Extracted data entries
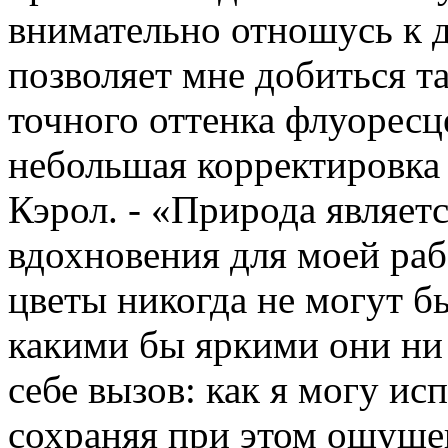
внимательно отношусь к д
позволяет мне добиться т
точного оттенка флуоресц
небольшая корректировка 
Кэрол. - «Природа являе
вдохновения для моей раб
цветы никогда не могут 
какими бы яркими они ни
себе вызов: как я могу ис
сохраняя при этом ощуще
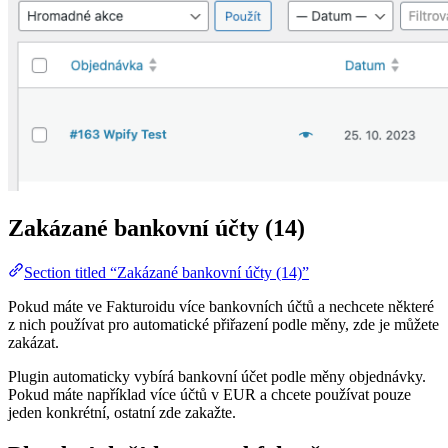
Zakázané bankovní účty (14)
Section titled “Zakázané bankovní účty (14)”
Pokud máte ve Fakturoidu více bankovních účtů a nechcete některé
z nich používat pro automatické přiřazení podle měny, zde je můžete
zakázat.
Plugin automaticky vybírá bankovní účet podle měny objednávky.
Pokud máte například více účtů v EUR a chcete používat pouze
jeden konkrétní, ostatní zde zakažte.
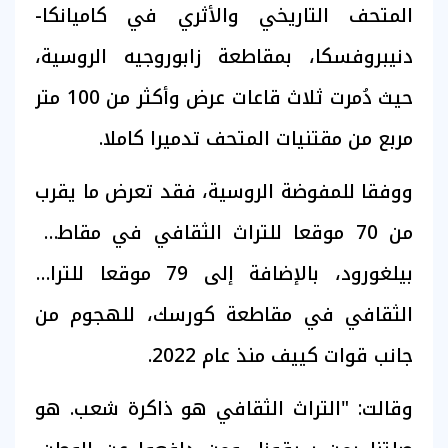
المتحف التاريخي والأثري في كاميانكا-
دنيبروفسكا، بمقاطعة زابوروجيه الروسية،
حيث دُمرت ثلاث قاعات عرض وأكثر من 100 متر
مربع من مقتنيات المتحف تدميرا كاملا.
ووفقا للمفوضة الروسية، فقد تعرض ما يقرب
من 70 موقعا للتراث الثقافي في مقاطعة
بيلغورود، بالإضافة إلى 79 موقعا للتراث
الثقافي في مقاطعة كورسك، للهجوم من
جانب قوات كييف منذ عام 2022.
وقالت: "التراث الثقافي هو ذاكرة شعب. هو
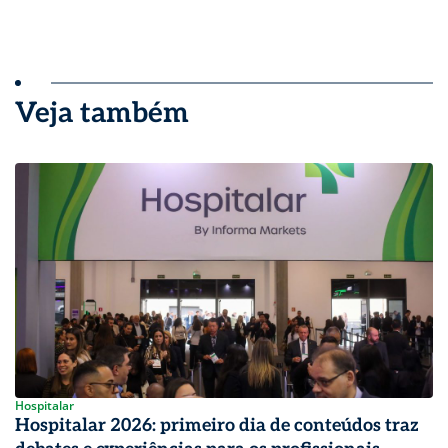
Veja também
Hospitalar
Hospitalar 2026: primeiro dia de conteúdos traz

▶ Exercise requirements:
The output must match, line for line, the span from the line containing "المتحف التاريخي والأثري" through the end of the data, with the pictures removed.

▶ Exercise answer:
المتحف التاريخي والأثري في كاميانكا-
دنيبروفسكا، بمقاطعة زابوروجيه الروسية،
حيث دُمرت ثلاث قاعات عرض وأكثر من 100 متر
مربع من مقتنيات المتحف تدميرا كاملا.
ووفقا للمفوضة الروسية، فقد تعرض ما يقرب
من 70 موقعا للتراث الثقافي في مقاطعة
بيلغورود، بالإضافة إلى 79 موقعا للتراث
الثقافي في مقاطعة كورسك، للهجوم من
جانب قوات كييف منذ عام 2022.
وقالت: "التراث الثقافي هو ذاكرة شعب. هو
Veja também
Hospitalar
Hospitalar 2026: primeiro dia de conteúdos traz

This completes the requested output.